O GLOBO
Meu nome é Ali Ahmad Kamel Ali Harfouche, e tenho orgulho da minha origem árabe. Meu pai, Ahmad Kamel Harfouche, é sírio, assim como meu avô materno, Muhammed Ali, que viveu aqui por sessenta anos até morrer em 1989. Filho e neto de imigrantes, convivi com muitos deles ao longo da vida, o que me permite identificar dois tipos; aquele que vem ao país para trabalhar, acumular capital, com o projeto permanente de voltar à terra natal, e aquele que vem ao país para trabalhar, acumular capital e deitar raízes. Um não é melhor do que o outro, mas as estratégias de vida são diferentes.

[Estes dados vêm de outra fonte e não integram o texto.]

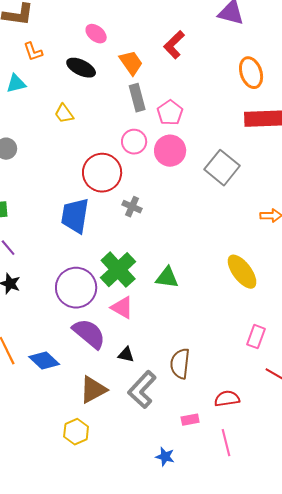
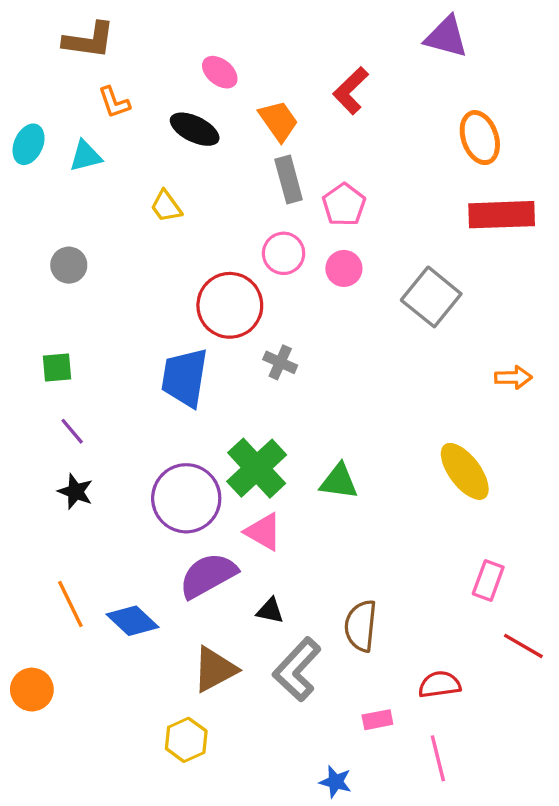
pink circle: (170, 151) -> (344, 268), size x0.7
purple semicircle: (89, 334) -> (208, 575), turned -69

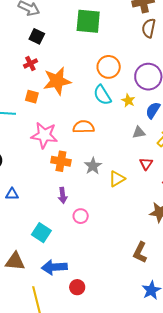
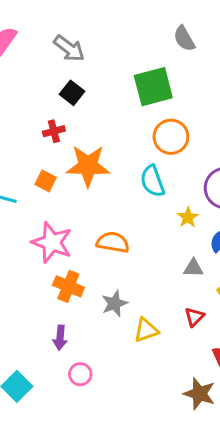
green square: (88, 21) -> (153, 87), turned -32
orange circle: (109, 67) -> (171, 137), moved
cyan semicircle: (102, 95) -> (152, 181), moved

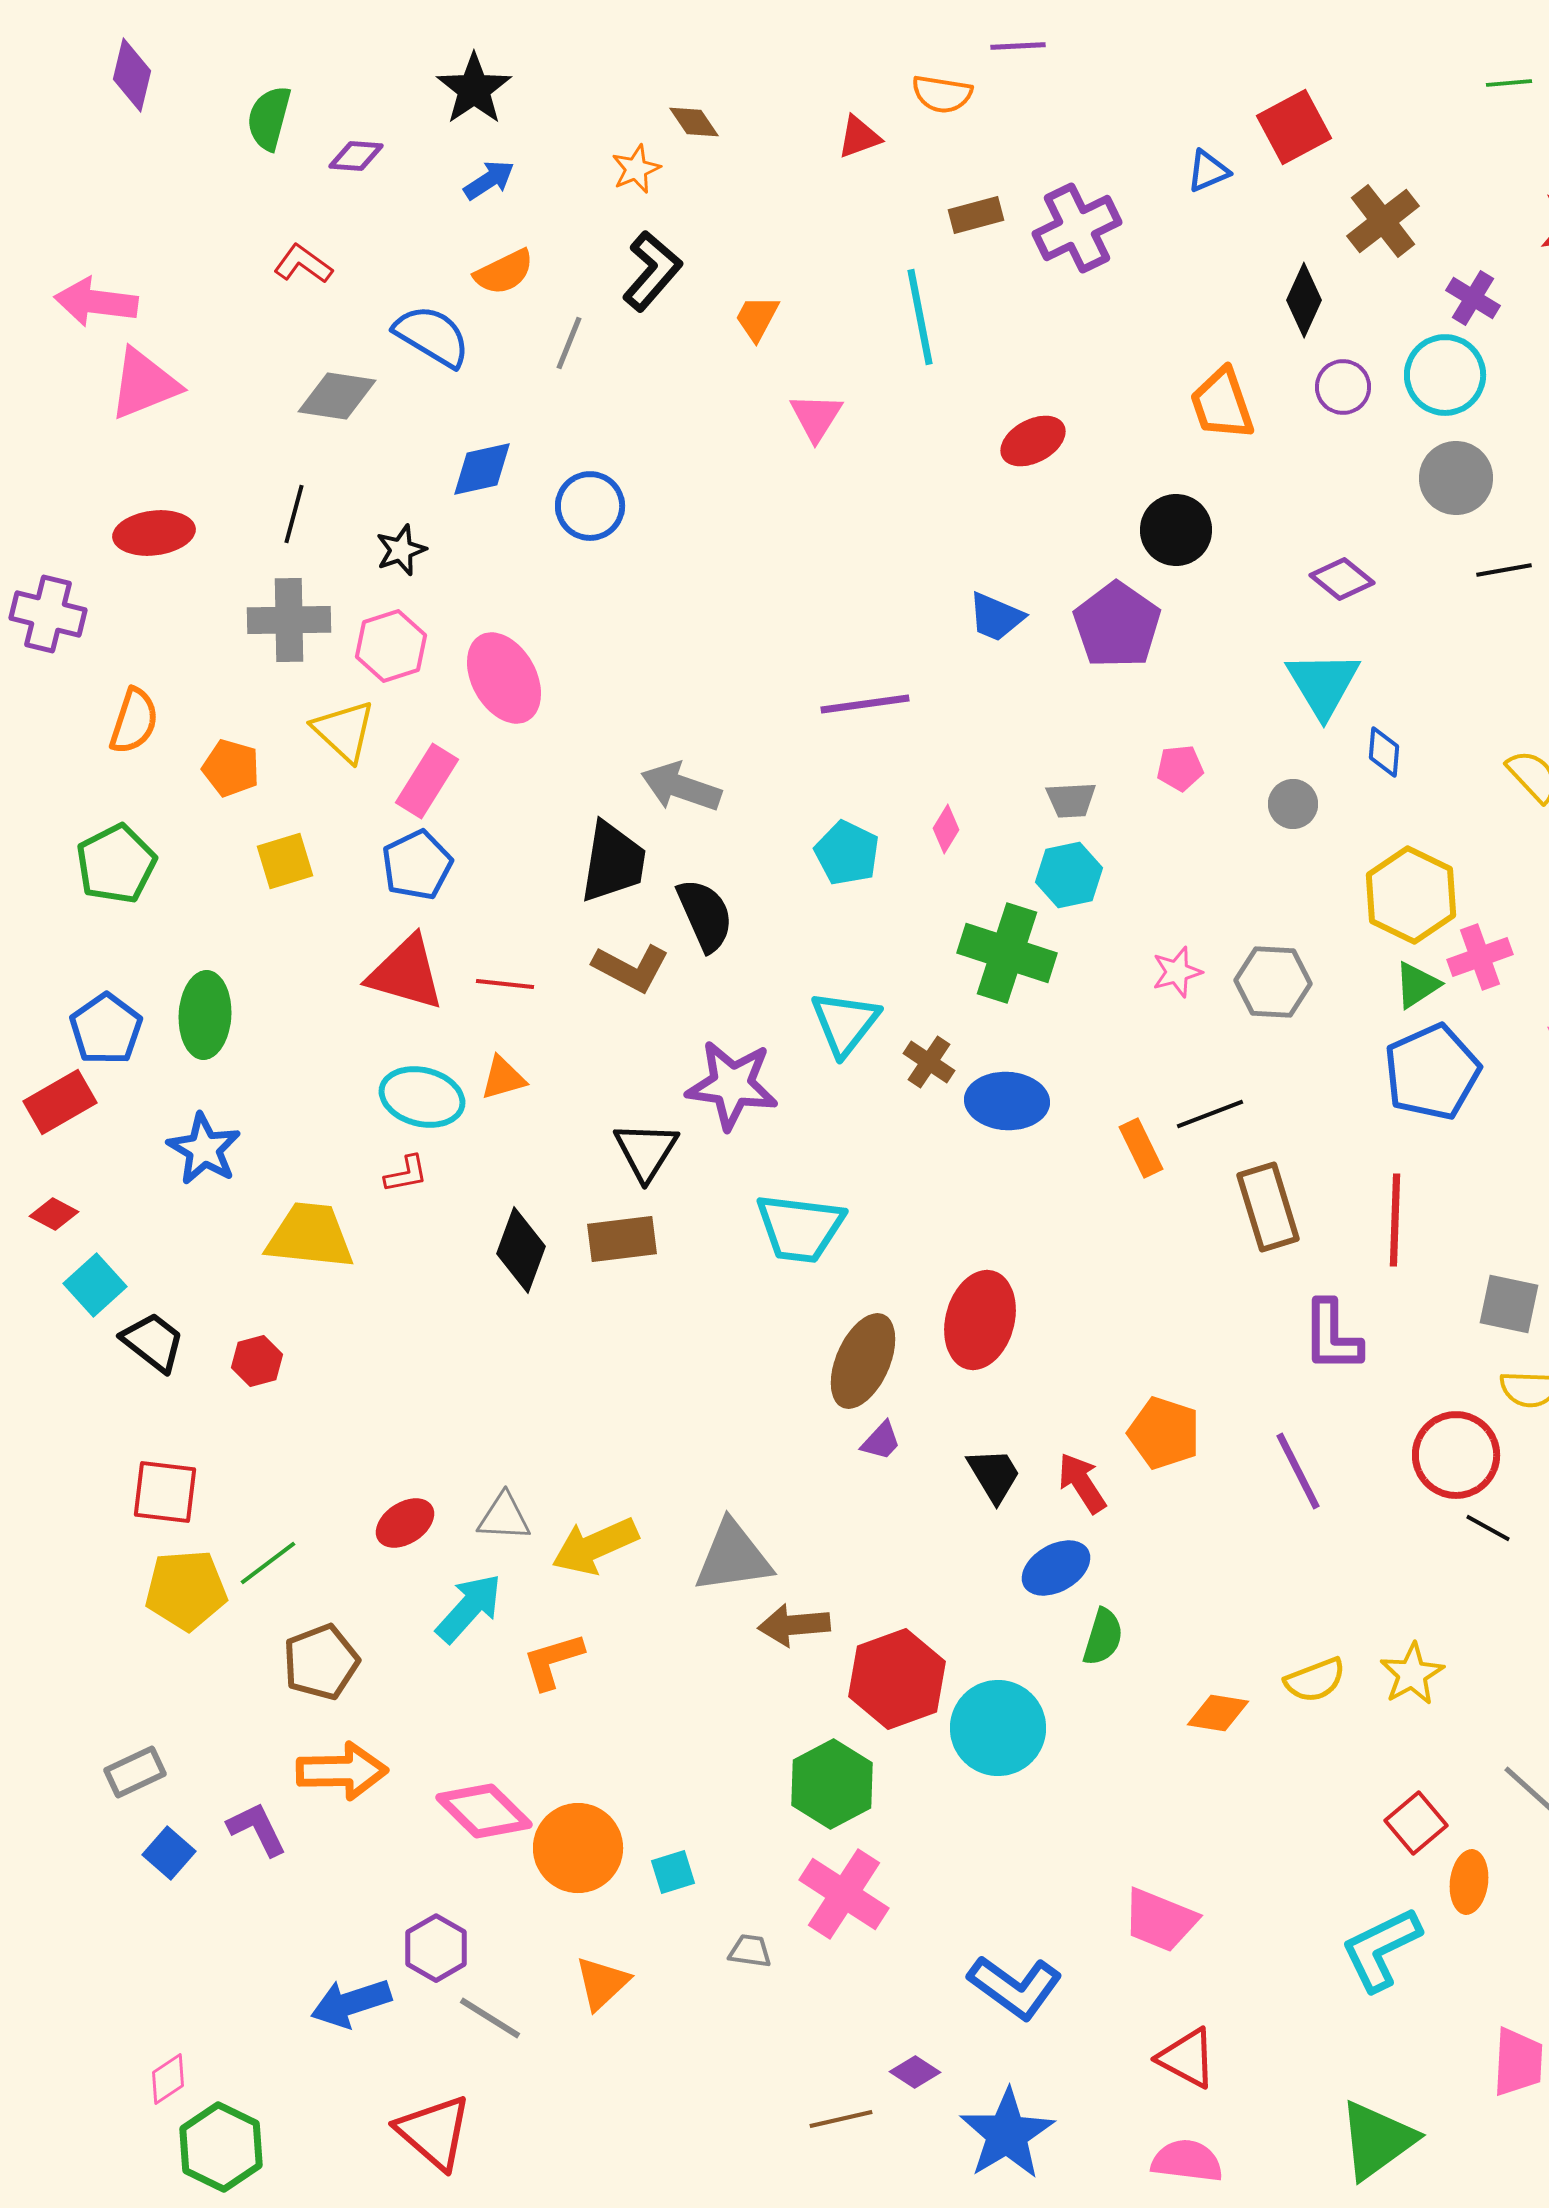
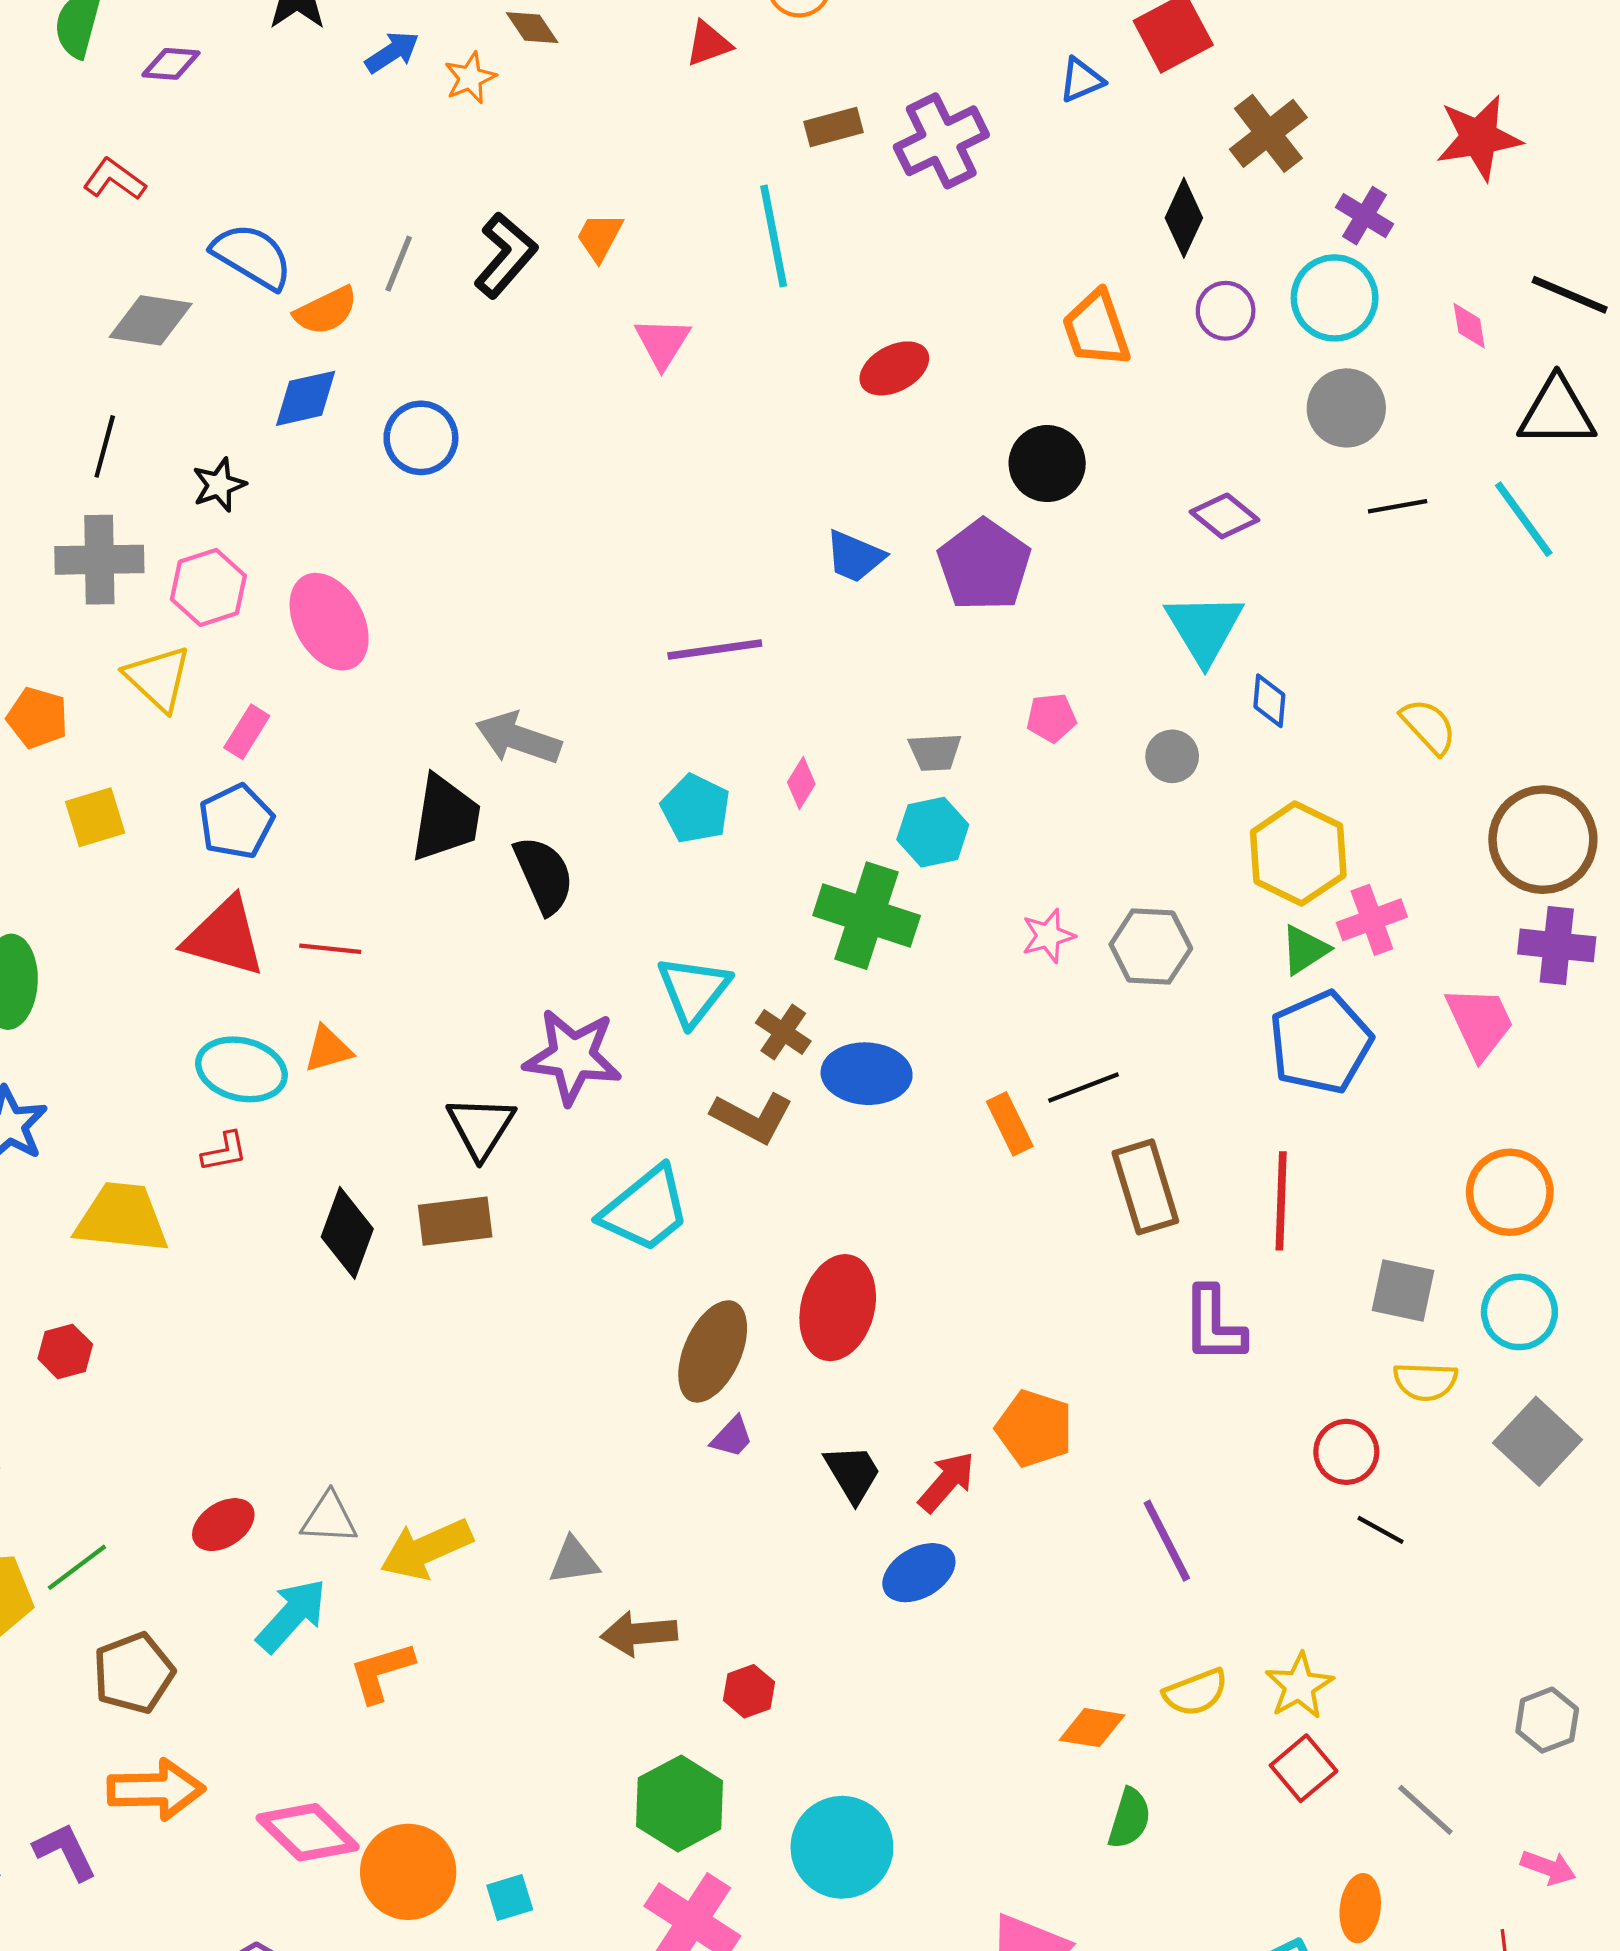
blue arrow: (489, 180) -> (392, 52), moved
black L-shape: (652, 271) -> (505, 255), moved
orange semicircle: (504, 272) -> (326, 311), moved
pink rectangle: (427, 781) -> (247, 732), size x0.7
brown L-shape: (631, 968) -> (752, 1117), moved
cyan trapezoid: (800, 1228) -> (645, 1209), turned -46
red circle: (1456, 1455) -> (1346, 1452), size x0.7
purple line: (1298, 1471) -> (1167, 1541), moved
red arrow: (1082, 1483) -> (947, 1482), turned 74
gray triangle: (733, 1557) -> (574, 1561), size x0.6
green semicircle: (1103, 1637) -> (1129, 1818), moved
red hexagon: (897, 1679) -> (749, 1691), size x0.5
cyan circle: (998, 1728) -> (842, 1847), moved
red square: (1416, 1823) -> (1304, 1768), moved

Os primeiros procuram viver de uma maneira mais isolada, mantêm a família ligada aos costumes do seu país de origem, controlam mais os filhos para que não se casem fora da colônia. Os segundos abrem as portas de sua casa para os costumes do país, matriculam seus filhos em escolas da localidade, estimulam que os filhos se eduquem dentro dos costumes locais. Entre os árabes, é comum que traduzam os próprios nomes por aproximação fonética, embora os significados reais sejam bem diferentes: Ahmad vira Armando; Kamel, Camilo; Muhammed, Mamede; Nadin, Aladim.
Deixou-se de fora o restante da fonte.